- ACTIVITY: Could you show all lines in the entries below that contain the string "with"?

─── SOURCE MATERIAL

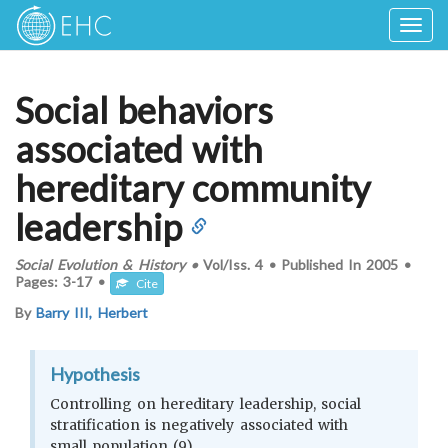
Togg
navig
Social behaviors
associated with
hereditary community
leadership
Social Evolution & History
•
Vol/Iss.
4
•
Published In
2005
•
Pages:
3-17
•
Cite
By
Barry III, Herbert
Hypothesis
Controlling on hereditary leadership, social
stratification is negatively associated with
small population (9)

──────

- SOLUTION:
associated with
stratification is negatively associated with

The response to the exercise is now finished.